A jovem mulher levantou os olhos da resma que tinha nas mãos e lançou-lhe um sorriso descontraído, simpático, esquisito naquele rosto glacial com que o havia recebido ainda há pouco.
- Sabe Sr. Lobo, instantaneamente dei-me conta de duas coisas. Duas coisas que até me gelaram a espinha enquanto o ouvia falar mesmo agora. Primeiro, de que o Ministro Correia Félix tinha razão em nos indicar o seu nome para esta missão, eu própria critiquei a sua decisão na frente do PM, sobretudo depois de ler o seu magro dossier pessoal. Achei que ele deveria estar no gozo, por nos indicar uma pessoa assim, para uma tarefa tão delicada como esta, mas dou a mão à palmatória. O homem é bom avaliador de carácter, por baixo desse ar de sonso, você tem fogo nas veias e parece cem por cento dedicado à causa. Há nossa causa. É a nossa causa, não é Sr. Lobo?

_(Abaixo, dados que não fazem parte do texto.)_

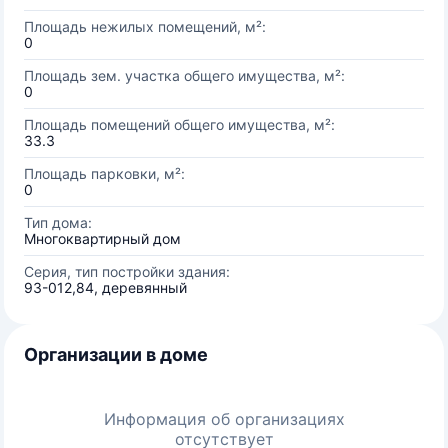
Площадь нежилых помещений, м²:
0
Площадь зем. участка общего имущества, м²:
0
Площадь помещений общего имущества, м²:
33.3
Площадь парковки, м²:
0
Тип дома:
Многоквартирный дом
Серия, тип постройки здания:
93-012,84, деревянный
Организации в доме
Информация об организациях
отсутствует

- Causa? Qual Causa? Já lhe disse que não entendo patavina do que a Dona..perdão, menina Guerra fala. Vai me dar os papéis agora por favor?
- Espere, não quer saber qual é a segunda?
- Segunda o quê?
- Disse-lhe que me apercebi de duas coisas sobre si mesmo agora. Já lhe descrevi a primeira, a segunda é talvez a mais importante das duas. E essa confesso, que apesar de já ter conhecimento dela depois de ter lido o seu processo, só agora me apercebi da sua relevância.
-  Ah sim, e qual é? Já agora, satisfaço a minha curiosidade.
- A sua paternidade Sr. Lobo, o facto de o senhor ser fruto de tal cepa. É extraordinário, mas possível. Há um potencial em si que só agora se tornou visível para mim. O seu Pai, Sr. Lobo, estou a falar do seu Pai.